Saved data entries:
[Start of Attachment]

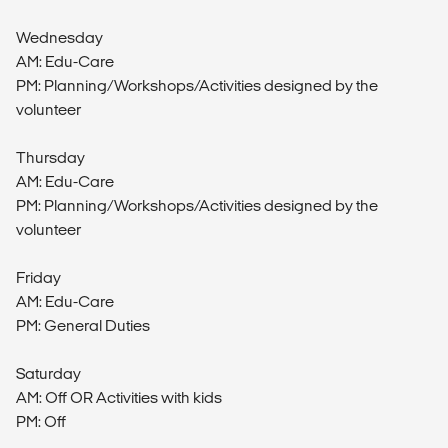
Wednesday
AM: Edu-Care
PM: Planning/Workshops/Activities designed by the
volunteer
Thursday
AM: Edu-Care
PM: Planning/Workshops/Activities designed by the
volunteer
Friday
AM: Edu-Care
PM: General Duties
Saturday
AM: Off OR Activities with kids
PM: Off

[End of Attachment]

What is expected
All of the records above should be returned exactly, though the pictures should not.

Response to the task
Wednesday
AM: Edu-Care
PM: Planning/Workshops/Activities designed by the
volunteer
Thursday
AM: Edu-Care
PM: Planning/Workshops/Activities designed by the
volunteer
Friday
AM: Edu-Care
PM: General Duties
Saturday
AM: Off OR Activities with kids
PM: Off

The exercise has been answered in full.